Patara, Hristiyanlık için büyük bir anlam taşır. "Noel Baba" olarak da anılan Aziz Nikolaos'un Patara’da dünyaya geldiği; ayrıca, Hristiyanlığın yayılmasında önemli bir rol üstlenen Aziz Paul’un Roma'ya gitmek için buradan gemiye bindiği bilinir. Bizans Dönemi’nde piskoposluk merkezi olan Patara’nın önemini gösteren olaylardan biri ise Patara Piskoposu’nun, Hristiyanlık açısından belirleyici kararların alındığı İznik Konsili’ne, Likya adına katılmasıdır.
İlklerin kenti Patara’yı gezinizde, günümüze dek ayakta kalmış pek çok yapıyla karşılaşırsınız. Antik kente giriş, görkemli ve iyi korunmuş Roma Zafer Takı (Kent Kapısı)’ndan yapılır. Girişin batısında, Likya tipi lahitlerin bulunduğu nekropolis alanı uzanmaktadır. Kentin en güney ucunda Kurşunlu Tepe’ye yaslanmış görkemli tiyatro, depremden sonra, M.S. 147’de yeniden inşa edilmiştir. Genel görünümün seyredildiği en güzel köşe olan Kurşunlu Tepe’nin diğer kalıntıları Vespasian Hamamı, Korinth Tapınağı, ana cadde ve antik liman yapılarıdır.

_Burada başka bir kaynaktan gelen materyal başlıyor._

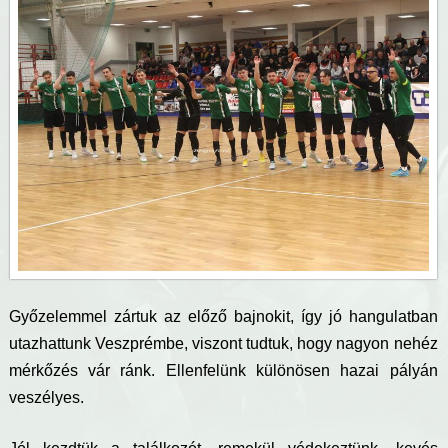
g
i
h
e
l
y
Győzelemmel zártuk az előző bajnokit, így jó hangulatban
utazhattunk Veszprémbe, viszont tudtuk, hogy nagyon nehéz
mérkőzés vár ránk. Ellenfelünk különösen hazai pályán
veszélyes.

Patara’nın anıtsal yapılarından bir diğeri, İmparator Hadrian ve eşi Sabina tarafından M.S. 2. yüzyılda yaptırılan granarium -tahıl ambarı-dır. Tiyatronun kuzeyindeyse Likya Birliği'nin toplantılarına da ev sahipliği yapmış olan Meclis Binası yer alır. Meclis Binası’nın 650 metre batısında, bugün yeniden ayağa kaldırılmakta olan, dünyanın en eski deniz feneri Patara Nero Deniz Feneri bulunur. Osmanlı Dönemi’nden kalma, aynı zamanda postane olarak da kullanılan Anadolu’nun ilk telsiz telgraf istasyonunu da yine Patara’da görebilirsiniz.
Patara Antik Kenti, “Likya Yolu” yürüyüşünün güzergâhına yakın olsa da asıl kaçırılmaması gereken, hemen yanı başındaki muhteşem Patara Plajı ve kum tepeleridir. Benzersiz bir günbatımı manzarasına sahip uçsuz bucaksız kumsal ve nostaljik Yeşilçam filmlerinin çöl sahnelerinde başrol oynayan kum tepelerinin güzelliği, akıllardan çıkmaz. Bu 12 kilometrelik plaj, ayrıca Akdeniz kaplumbağaları Caretta-Carettalar’ın milyonlarca yıldır yumurta bırakıp yavruladıkları ender sahillerden biridir.